### PROBLEM
Count the lines of the listing below where "Control" shows up, and please answer with that number only.

### INFORMATION PROVIDED
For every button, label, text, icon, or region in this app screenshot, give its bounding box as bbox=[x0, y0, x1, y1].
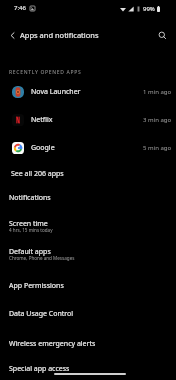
staticText: Notifications bbox=[9, 193, 51, 203]
staticText: Data Usage Control bbox=[9, 309, 74, 319]
staticText: App Permissions bbox=[9, 281, 64, 291]
staticText: Apps and notifications bbox=[20, 30, 99, 40]
staticText: Screen time bbox=[9, 219, 48, 229]
staticText: Nova Launcher bbox=[31, 87, 81, 97]
staticText: Wireless emergency alerts bbox=[9, 339, 96, 349]
button[interactable]: Nova Launcher bbox=[0, 86, 176, 98]
staticText: 99% bbox=[143, 5, 155, 13]
button[interactable]: Netflix bbox=[0, 114, 176, 126]
button[interactable]: Data Usage Control bbox=[0, 302, 176, 324]
button[interactable]: Special app access bbox=[0, 357, 176, 379]
staticText: 4 hrs, 15 mins today bbox=[9, 227, 53, 233]
staticText: Special app access bbox=[9, 364, 70, 374]
button[interactable]: Google bbox=[0, 142, 176, 154]
staticText: See all 206 apps bbox=[11, 169, 64, 179]
button[interactable]: Notifications bbox=[0, 186, 176, 208]
button[interactable]: Wireless emergency alerts bbox=[0, 332, 176, 354]
button[interactable]: See all 206 apps bbox=[0, 166, 176, 182]
staticText: Chrome, Phone and Messages bbox=[9, 255, 75, 261]
staticText: 1 min ago bbox=[143, 88, 172, 96]
staticText: 7:46 bbox=[14, 4, 26, 12]
staticText: Default apps bbox=[9, 247, 51, 257]
button[interactable]: Search bbox=[154, 27, 170, 43]
staticText: 5 min ago bbox=[143, 144, 172, 152]
button[interactable]: Back bbox=[3, 26, 21, 44]
button[interactable]: App Permissions bbox=[0, 274, 176, 296]
staticText: RECENTLY OPENED APPS bbox=[9, 69, 82, 76]
button[interactable]: Screen time bbox=[0, 215, 176, 243]
staticText: Netflix bbox=[31, 115, 53, 125]
staticText: Google bbox=[31, 143, 55, 153]
staticText: 3 min ago bbox=[143, 116, 172, 124]
button[interactable]: Default apps bbox=[0, 243, 176, 271]
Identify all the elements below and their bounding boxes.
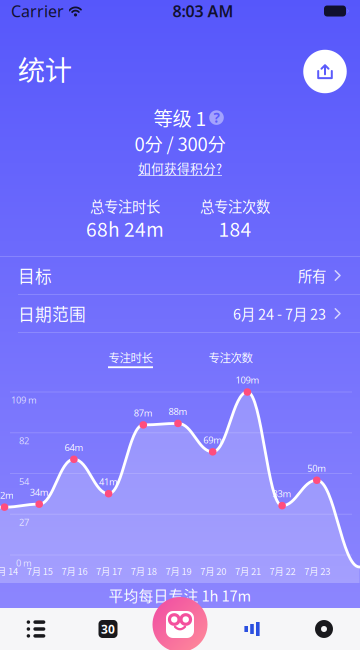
staticText: 68h 24m	[86, 215, 164, 242]
staticText: 7月 21	[235, 564, 261, 578]
staticText: 所有	[298, 265, 326, 286]
staticText: 7月 19	[166, 564, 192, 578]
button[interactable]: 等级说明	[208, 110, 224, 126]
button[interactable]: 设置	[288, 608, 360, 650]
staticText: 7月 20	[200, 564, 226, 578]
staticText: 平均每日专注 1h 17m	[108, 584, 252, 606]
staticText: ?	[214, 109, 220, 126]
staticText: 33m	[273, 488, 292, 500]
staticText: 27	[19, 516, 29, 528]
staticText: 69m	[203, 434, 222, 446]
button[interactable]: 任务	[0, 608, 72, 650]
staticText: Carrier	[11, 0, 64, 22]
staticText: 专注时长	[108, 349, 152, 366]
staticText: 7月 22	[270, 564, 296, 578]
button[interactable]: 目标	[0, 257, 360, 294]
staticText: 41m	[99, 476, 118, 488]
staticText: 109m	[235, 374, 259, 386]
staticText: 7月 17	[96, 564, 122, 578]
staticText: 32m	[0, 489, 14, 501]
button[interactable]: 开始专注	[152, 596, 208, 650]
staticText: 日期范围	[18, 301, 86, 326]
staticText: 7月 15	[27, 564, 53, 578]
button[interactable]: 分享	[303, 50, 347, 94]
staticText: 34m	[30, 486, 49, 498]
button[interactable]: 专注时长	[108, 351, 153, 368]
staticText: 专注次数	[208, 349, 252, 366]
button[interactable]: 专注次数	[208, 351, 253, 368]
staticText: 7月 18	[131, 564, 157, 578]
staticText: 64m	[64, 441, 83, 454]
staticText: 0分 / 300分	[134, 130, 226, 156]
staticText: 目标	[18, 263, 52, 288]
staticText: 6月 24 - 7月 23	[233, 303, 326, 324]
staticText: 184	[218, 215, 252, 242]
button[interactable]: 日历	[72, 608, 144, 650]
staticText: 0 m	[16, 557, 32, 569]
staticText: 82	[19, 435, 29, 447]
button[interactable]: 日期范围	[0, 295, 360, 332]
button[interactable]: 如何获得积分?	[138, 160, 222, 176]
staticText: 30	[101, 621, 115, 637]
staticText: 109 m	[11, 394, 37, 406]
staticText: 总专注时长	[90, 196, 160, 216]
staticText: 54	[19, 475, 29, 488]
staticText: 总专注次数	[200, 196, 270, 216]
staticText: 7月 14	[0, 564, 18, 578]
staticText: 如何获得积分?	[138, 159, 222, 177]
staticText: 7月 16	[61, 564, 87, 578]
staticText: 7月 23	[304, 564, 330, 578]
staticText: 50m	[307, 462, 326, 474]
staticText: 8:03 AM	[172, 0, 234, 22]
staticText: 统计	[18, 49, 72, 88]
button[interactable]: 专注	[144, 608, 216, 650]
staticText: 88m	[168, 405, 188, 418]
staticText: 等级 1	[154, 104, 206, 132]
staticText: 87m	[134, 407, 153, 419]
button[interactable]: 统计	[216, 608, 288, 650]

### PROBLEM SOLUTION
2